■ YOUR ASSIGNMENT ■
From the data below, return each line in which the string "tout" is found.

■ GIVEN RECORDS ■
···

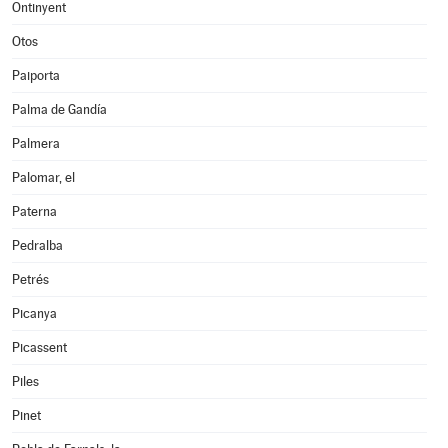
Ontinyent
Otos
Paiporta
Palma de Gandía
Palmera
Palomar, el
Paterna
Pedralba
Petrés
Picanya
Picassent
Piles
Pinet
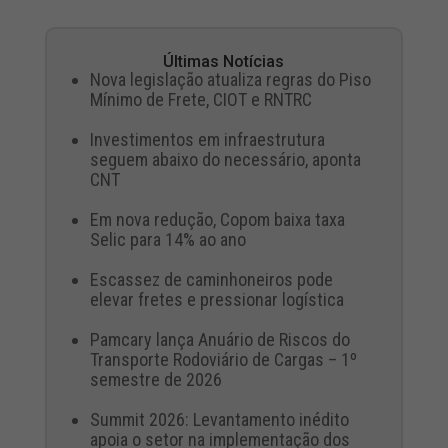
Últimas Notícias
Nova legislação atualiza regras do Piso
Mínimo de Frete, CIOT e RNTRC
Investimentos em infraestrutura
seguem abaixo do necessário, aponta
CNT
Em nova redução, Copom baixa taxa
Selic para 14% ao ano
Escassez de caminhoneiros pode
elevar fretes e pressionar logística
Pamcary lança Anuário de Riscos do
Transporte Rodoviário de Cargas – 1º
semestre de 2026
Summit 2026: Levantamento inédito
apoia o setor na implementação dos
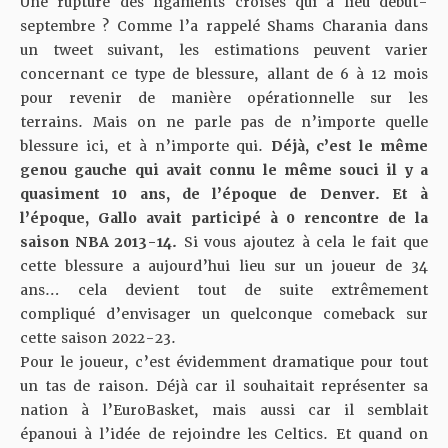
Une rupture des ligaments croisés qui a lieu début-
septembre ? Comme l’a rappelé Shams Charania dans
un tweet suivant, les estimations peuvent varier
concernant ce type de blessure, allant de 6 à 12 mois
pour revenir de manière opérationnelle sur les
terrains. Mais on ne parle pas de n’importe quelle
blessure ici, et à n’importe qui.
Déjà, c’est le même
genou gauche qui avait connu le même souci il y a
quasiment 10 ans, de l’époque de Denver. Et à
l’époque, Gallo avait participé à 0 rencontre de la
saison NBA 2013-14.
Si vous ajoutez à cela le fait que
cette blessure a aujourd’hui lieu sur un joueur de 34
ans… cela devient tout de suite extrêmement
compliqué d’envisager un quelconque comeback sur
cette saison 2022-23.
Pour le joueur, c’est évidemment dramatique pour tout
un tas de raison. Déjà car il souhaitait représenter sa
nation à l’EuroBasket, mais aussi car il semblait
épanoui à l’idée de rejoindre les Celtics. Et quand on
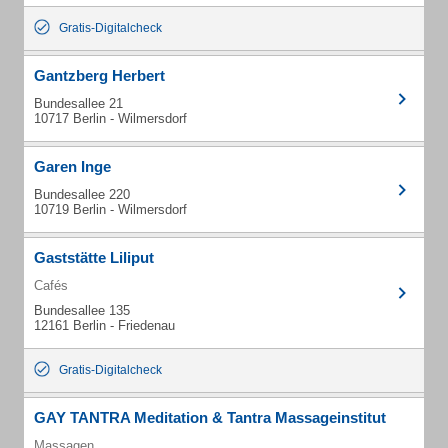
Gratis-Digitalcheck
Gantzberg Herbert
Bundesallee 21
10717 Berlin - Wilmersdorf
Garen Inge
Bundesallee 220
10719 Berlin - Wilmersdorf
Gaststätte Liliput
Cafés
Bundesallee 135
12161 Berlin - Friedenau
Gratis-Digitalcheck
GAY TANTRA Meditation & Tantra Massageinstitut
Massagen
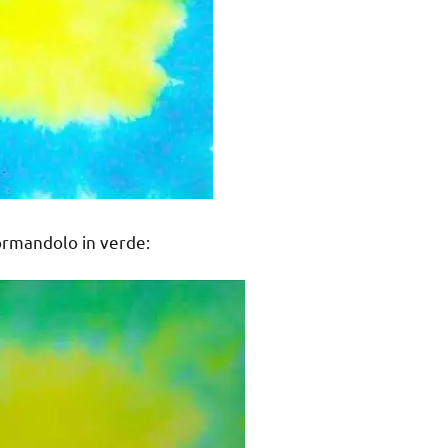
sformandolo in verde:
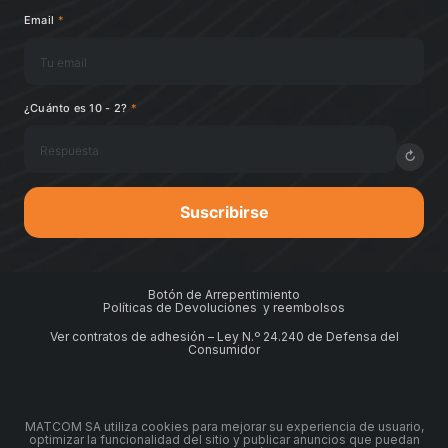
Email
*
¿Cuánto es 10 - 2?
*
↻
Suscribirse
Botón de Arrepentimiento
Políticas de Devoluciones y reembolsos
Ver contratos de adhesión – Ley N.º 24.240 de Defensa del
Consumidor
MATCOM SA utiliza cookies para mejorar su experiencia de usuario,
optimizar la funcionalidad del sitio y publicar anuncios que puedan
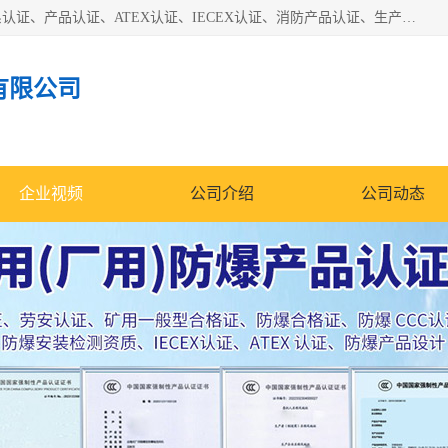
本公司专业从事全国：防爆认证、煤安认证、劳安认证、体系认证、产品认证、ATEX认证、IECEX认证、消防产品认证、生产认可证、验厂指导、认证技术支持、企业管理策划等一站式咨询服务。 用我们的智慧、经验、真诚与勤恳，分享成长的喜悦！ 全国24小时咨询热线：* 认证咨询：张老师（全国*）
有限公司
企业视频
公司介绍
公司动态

···

■ RESULT ■
ans… cela devient tout de suite extrêmement
Pour le joueur, c’est évidemment dramatique pour tout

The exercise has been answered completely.